## REQUIREMENT:
Check each line of the entries. Copy the ones that contain the string "przestrzeń".

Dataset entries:
****************
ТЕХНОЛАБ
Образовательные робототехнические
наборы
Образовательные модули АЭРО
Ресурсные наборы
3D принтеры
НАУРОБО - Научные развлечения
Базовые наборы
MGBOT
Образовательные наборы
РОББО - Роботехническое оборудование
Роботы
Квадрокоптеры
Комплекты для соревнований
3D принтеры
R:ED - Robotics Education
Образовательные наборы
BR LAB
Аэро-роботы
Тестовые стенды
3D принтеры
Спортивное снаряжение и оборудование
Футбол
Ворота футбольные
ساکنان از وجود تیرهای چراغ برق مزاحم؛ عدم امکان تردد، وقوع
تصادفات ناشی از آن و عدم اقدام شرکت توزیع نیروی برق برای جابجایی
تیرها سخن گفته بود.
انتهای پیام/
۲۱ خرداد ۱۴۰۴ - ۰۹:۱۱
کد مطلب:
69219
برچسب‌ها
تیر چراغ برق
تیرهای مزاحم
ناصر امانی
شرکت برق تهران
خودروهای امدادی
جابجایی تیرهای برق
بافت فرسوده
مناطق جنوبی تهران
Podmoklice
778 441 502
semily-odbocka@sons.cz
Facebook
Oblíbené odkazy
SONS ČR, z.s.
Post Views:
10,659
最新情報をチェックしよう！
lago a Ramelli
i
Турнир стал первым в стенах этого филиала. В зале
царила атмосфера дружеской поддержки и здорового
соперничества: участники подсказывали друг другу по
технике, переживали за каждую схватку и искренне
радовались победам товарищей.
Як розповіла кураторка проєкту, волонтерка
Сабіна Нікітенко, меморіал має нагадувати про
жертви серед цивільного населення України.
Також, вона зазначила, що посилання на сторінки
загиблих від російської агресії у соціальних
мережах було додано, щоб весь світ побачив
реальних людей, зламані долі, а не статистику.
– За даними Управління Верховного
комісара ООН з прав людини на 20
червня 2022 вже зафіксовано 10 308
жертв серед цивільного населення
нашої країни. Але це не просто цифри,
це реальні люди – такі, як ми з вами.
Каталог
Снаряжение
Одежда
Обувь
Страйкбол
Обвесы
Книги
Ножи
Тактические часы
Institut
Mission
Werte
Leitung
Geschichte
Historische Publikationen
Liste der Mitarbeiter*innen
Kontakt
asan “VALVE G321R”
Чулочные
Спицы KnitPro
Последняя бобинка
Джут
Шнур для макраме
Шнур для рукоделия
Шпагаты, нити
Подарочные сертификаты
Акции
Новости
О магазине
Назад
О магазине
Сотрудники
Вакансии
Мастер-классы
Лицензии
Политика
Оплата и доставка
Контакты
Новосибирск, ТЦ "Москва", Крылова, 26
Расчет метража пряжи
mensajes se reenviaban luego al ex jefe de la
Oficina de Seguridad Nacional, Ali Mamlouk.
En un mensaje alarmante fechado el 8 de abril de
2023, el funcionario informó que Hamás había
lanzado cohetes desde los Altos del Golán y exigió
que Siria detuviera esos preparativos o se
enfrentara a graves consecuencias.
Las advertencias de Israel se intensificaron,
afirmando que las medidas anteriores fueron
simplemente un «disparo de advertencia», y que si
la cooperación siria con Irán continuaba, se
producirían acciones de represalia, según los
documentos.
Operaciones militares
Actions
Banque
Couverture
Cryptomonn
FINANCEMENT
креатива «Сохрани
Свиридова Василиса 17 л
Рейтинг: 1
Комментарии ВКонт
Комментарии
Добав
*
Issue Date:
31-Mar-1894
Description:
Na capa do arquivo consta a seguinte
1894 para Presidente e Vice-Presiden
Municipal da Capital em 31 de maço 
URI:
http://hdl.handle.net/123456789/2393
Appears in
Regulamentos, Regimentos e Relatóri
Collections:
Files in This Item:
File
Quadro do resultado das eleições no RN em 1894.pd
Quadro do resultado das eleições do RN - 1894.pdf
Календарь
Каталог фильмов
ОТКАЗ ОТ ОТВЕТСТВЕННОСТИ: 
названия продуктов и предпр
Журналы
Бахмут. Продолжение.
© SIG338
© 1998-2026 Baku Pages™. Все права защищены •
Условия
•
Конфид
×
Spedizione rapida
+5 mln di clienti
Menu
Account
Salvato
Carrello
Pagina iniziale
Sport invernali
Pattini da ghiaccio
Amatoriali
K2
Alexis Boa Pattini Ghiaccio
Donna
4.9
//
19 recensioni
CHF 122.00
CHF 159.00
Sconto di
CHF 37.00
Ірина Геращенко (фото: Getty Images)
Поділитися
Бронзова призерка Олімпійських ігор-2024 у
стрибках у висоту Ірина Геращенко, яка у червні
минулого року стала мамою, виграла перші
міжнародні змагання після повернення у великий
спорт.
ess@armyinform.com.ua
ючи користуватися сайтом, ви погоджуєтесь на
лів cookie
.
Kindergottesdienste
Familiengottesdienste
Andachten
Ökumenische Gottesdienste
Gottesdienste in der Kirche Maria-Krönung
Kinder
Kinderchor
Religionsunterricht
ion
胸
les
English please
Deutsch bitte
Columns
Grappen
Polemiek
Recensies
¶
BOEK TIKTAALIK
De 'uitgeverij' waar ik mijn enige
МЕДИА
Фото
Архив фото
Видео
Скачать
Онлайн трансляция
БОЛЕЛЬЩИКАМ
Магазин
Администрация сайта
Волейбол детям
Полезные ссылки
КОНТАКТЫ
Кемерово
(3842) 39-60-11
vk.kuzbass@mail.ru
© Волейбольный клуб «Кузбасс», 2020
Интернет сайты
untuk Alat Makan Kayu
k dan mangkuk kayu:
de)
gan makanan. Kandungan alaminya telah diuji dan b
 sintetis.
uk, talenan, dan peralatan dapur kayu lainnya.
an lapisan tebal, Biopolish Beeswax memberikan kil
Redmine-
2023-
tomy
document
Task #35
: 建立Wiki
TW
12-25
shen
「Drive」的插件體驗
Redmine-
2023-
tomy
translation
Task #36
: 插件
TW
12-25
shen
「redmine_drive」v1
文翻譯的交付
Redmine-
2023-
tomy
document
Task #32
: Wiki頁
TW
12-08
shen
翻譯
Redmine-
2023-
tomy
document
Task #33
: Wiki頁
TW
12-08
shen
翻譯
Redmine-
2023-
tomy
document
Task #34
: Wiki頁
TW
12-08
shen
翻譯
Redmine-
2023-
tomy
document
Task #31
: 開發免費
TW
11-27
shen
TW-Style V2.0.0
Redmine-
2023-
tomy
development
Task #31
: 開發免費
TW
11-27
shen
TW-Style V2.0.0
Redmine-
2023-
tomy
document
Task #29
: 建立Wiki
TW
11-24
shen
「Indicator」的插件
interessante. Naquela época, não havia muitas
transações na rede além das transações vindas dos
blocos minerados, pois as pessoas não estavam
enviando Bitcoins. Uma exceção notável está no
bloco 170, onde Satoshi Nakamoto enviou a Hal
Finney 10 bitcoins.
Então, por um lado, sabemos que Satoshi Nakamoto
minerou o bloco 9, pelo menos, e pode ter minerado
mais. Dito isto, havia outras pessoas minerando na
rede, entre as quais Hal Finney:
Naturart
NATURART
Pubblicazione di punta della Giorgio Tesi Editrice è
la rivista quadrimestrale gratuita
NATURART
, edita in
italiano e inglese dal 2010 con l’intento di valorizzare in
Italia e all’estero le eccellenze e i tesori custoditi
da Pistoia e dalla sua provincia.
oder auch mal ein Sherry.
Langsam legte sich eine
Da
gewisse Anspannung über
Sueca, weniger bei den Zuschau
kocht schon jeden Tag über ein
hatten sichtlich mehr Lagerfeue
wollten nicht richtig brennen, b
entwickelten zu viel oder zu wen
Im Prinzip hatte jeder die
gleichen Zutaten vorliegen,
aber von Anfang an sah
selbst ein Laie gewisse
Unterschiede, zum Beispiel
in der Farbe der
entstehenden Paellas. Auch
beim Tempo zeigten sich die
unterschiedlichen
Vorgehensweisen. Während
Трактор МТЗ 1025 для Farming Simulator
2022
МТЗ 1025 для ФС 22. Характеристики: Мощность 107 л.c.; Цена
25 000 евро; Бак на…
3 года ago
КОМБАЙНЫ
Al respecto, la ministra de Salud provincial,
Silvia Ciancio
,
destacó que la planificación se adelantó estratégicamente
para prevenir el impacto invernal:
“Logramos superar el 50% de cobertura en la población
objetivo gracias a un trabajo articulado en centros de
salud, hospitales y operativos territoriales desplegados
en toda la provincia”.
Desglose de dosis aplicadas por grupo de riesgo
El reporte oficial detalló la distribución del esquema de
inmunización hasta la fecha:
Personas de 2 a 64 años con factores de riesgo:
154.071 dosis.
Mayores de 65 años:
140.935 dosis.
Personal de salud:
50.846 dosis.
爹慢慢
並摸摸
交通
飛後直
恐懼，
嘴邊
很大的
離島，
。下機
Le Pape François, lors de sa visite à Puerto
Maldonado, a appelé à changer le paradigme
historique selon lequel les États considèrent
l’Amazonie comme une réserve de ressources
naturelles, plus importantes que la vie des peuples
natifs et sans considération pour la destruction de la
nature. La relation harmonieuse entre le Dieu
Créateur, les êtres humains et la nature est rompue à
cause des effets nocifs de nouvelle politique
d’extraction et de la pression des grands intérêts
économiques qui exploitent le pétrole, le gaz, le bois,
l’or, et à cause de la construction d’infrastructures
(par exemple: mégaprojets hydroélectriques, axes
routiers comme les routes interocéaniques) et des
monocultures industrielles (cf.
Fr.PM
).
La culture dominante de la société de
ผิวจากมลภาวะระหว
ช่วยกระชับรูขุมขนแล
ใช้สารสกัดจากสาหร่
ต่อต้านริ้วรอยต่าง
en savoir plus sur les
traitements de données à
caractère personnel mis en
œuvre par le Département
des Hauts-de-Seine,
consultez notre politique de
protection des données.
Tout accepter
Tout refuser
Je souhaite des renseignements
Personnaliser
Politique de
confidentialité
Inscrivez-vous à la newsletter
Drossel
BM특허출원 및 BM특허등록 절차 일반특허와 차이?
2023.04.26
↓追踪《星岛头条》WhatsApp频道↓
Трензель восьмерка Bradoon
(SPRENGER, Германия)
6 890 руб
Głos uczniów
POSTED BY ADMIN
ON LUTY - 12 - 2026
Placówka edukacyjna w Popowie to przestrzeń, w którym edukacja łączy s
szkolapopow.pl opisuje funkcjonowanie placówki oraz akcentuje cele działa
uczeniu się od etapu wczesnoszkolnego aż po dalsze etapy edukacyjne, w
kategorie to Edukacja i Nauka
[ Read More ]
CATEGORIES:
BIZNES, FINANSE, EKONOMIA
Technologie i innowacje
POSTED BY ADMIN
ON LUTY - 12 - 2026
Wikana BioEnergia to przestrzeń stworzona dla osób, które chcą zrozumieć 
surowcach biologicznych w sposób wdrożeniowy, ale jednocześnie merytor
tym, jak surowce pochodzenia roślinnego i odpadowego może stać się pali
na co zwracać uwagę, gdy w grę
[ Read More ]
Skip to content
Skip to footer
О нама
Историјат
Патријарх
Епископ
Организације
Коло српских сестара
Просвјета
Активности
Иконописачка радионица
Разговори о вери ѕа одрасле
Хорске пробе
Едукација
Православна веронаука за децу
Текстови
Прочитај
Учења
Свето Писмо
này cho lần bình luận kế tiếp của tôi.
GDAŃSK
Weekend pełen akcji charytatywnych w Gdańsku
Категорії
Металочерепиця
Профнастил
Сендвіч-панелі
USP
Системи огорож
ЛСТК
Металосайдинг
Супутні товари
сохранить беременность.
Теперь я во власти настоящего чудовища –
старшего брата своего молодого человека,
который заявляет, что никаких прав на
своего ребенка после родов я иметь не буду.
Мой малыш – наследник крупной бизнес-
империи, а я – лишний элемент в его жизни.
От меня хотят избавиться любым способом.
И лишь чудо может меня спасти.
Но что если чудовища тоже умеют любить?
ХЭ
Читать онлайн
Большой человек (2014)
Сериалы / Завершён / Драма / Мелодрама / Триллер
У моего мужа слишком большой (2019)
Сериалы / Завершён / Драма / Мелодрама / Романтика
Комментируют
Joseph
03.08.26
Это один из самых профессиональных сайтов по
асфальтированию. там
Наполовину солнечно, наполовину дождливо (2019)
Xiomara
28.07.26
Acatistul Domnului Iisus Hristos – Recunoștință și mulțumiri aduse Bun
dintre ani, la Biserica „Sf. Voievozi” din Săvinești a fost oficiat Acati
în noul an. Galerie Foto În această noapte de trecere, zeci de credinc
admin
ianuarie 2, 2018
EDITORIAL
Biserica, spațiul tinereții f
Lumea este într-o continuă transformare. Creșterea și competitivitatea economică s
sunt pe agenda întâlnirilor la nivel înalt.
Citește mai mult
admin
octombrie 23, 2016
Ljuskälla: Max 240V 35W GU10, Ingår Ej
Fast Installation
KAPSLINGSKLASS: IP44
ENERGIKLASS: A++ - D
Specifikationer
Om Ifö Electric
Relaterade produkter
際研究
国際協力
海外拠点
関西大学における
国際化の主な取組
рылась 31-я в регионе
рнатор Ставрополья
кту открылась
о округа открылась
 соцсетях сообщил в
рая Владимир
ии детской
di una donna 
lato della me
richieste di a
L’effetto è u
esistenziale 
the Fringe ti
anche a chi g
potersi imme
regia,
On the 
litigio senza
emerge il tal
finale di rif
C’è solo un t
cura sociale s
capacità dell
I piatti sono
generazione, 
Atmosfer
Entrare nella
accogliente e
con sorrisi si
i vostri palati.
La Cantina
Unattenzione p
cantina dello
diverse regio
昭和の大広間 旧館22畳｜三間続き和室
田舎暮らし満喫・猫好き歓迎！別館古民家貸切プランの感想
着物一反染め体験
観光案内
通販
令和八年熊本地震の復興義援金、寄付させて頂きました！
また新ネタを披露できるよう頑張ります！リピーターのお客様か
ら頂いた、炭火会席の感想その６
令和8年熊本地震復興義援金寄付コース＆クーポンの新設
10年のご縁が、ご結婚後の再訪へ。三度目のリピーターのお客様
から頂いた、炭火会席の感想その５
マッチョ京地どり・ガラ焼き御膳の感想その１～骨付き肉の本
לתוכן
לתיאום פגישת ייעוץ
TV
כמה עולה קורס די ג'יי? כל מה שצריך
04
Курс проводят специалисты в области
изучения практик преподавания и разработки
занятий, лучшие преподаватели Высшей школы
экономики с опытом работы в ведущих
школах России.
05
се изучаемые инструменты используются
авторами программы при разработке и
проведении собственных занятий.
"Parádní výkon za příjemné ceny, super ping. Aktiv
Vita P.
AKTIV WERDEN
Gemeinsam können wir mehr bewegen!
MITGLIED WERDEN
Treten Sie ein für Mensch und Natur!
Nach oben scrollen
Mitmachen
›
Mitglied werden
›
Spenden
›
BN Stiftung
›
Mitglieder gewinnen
****************
## TASK SOLUTION:
Placówka edukacyjna w Popowie to przestrzeń, w którym edukacja łączy s
Wikana BioEnergia to przestrzeń stworzona dla osób, które chcą zrozumieć 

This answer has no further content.